Abstract
Objectives
To provide a state of the art review on accruing studies focused on defining the middle ear microbiome, highlighting the relationship of the microbiome to disease pathophysiology.
Data sources
Pubmed indexed peer‐reviewed articles and published textbooks.
Review methods
Comprehensive review of the literature using the following search terms: “microbiome” “bacterial pathogens” with the term “otitis media,” and “middle ear.”
Results
A multitude of microbiome studies have been published in the recent past. In general findings from these studies underscore distinct profiles based on disease category. The adenoidal reservoir theory may not explain all etiologies of middle ear effusion production. The host immune system appears to be associated to the bacterial population identified in the middle ear space. Atopic respiratory diseases correlate to the middle ear microbiome. Some novel middle ear bacterial genera may be protective in terms of disease.
Conclusion
The understanding of otitis media disease progression pathophysiology is evolving, informed by accruing middle ear microbiomic data. The functional implications of middle ear microbiome findings need to be studied further. This may help counterbalance probiotic vs antibiotic approaches to disease mitigation.
Keywords: adenoidal reservoir, bacteria, microbiome, middle ear effusion, otitis media
This is an invited state‐of‐the‐art review on Otitis Media Microbiology in consideration for publication in LIO. In this manuscript, we report on how the accruing literature on the middle ear microbiome may inform the pathophysiology of OM.
1. INTRODUCTION
Otitis media (OM) and its full spectrum of disorders (Table 1) continues to be one of the most prevalent childhood diseases. The spectrum encompasses acute otitis media (AOM), recurrent acute otitis media (RAOM), otitis media with effusion (EOM), chronic otitis media with effusion (COME), and chronic suppurative otitis media (CSOM). 1 Whereas the spectrum of disease differs in symptom duration, severity and long‐term complications, all are characterized by middle ear effusion (MEE) which contains a varied microbiome that has been widely studied in an attempt to better understand its pathogenesis and etiology. Historically the most commonly isolated bacteria from the MEE of children with OM were Streptococcus pneumonia (SP), Haemophilus influenza (Hi), and Moraxella catarrhalis (MC). 2
TABLE 1.
Term | Definition |
---|---|
Otitis media (OM) | Umbrella term describing middle ear inflammation without reference to duration or etiology |
Acute otitis media (AOM) | Rapid onset of inflammation of the middle ear. Characterized by bulging of the tympanic membrane (TM) with concurrent erythema of the TM or ear pain or acute ear discharge. |
Recurrent acute otitis media (RAOM) | Four or more episodes of AOM in 1 year or Three or more episodes in 6 months |
Otitis media with effusion (OME) | Fluid in the middle ear without signs of infection or TM perforation |
Chronic otitis media with effusion (COME) | OME persisting for three or more months |
Chronic suppurative otitis media (CSOM) | Chronic inflammation of the middle ear and mastoid mucosa with a TM perforation or ventilation tube and persistent ear discharge |
Note: Definitions adapted from Schilder et al. 1
Using traditional culture methods, the bacterial population across different stages of OM has been studied and compared.

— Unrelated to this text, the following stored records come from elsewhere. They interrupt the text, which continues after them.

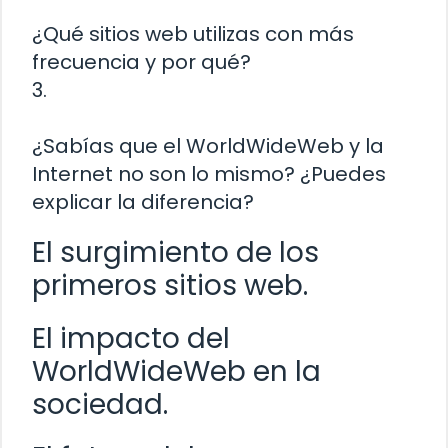
¿Qué sitios web utilizas con más
frecuencia y por qué?
3.
¿Sabías que el WorldWideWeb y la
Internet no son lo mismo? ¿Puedes
explicar la diferencia?
El surgimiento de los
primeros sitios web.
El impacto del
WorldWideWeb en la
sociedad.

Holder et al 3 showed the presence of bacterial DNA in 87% of AOM samples detecting mostly only one pathogen, whereas only 51% of COME samples were positive, with the presence of multiple bacteria species. Homoe et al 4 showed the absence of bacterial biofilms in middle ear fluid smears from patients with COME compared with chronic suppurative OM CSOM fluid smears mostly showing the presence of bacterial biofilms. Interestingly, Calhoun et al 5 showed that the nature of the effusion also influences its bacterial content, with purulent COME samples more likely to be culture positive than mucoid samples which in turn are more likely to be positive than serous samples. Other groups did not find differences in bacterial content for effusions samples coming from patients with recurrent or nonrecurrent OM 6 or recurrent OM and COME. 7 , 8 These studies indicate bacterial findings may result from variability in sample collection, the population studied, specific disease stage, and/or the techniques used to assay bacteria presence in the middle ear mucosa (MEM) or effusions (MEE).

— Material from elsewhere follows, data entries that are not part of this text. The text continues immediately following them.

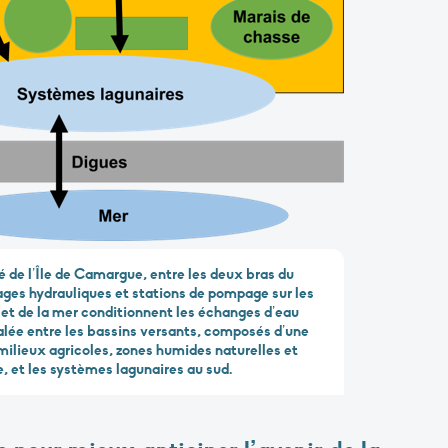
 de l’Île de Camargue, entre les deux bras du
ges hydrauliques et stations de pompage sur les
et de la mer conditionnent les échanges d’eau
alée entre les bassins versants, composés d’une
ilieux agricoles, zones humides naturelles et
, et les systèmes lagunaires au sud.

Most of the studies of the microbiome of OM were initially conducted using traditional culture methods and later genomic PCR which are now being replaced by 16 seconds rRNA amplicon sequencing that can reliably identify unculturable and novel bacteria in the MEE. 9 These new identification methods are now calling into question long held hypothesis of OM pathogenesis, such as the “adenoidal reservoir” theory. New data is also emerging that highlights the involvement of host defense mechanisms such as epithelial adaptation and mucin production in the development of chronic OM. In this review we contrast the previously reported microbiome of OM with the most recent data and its implications on the pathogenesis and etiology of OM.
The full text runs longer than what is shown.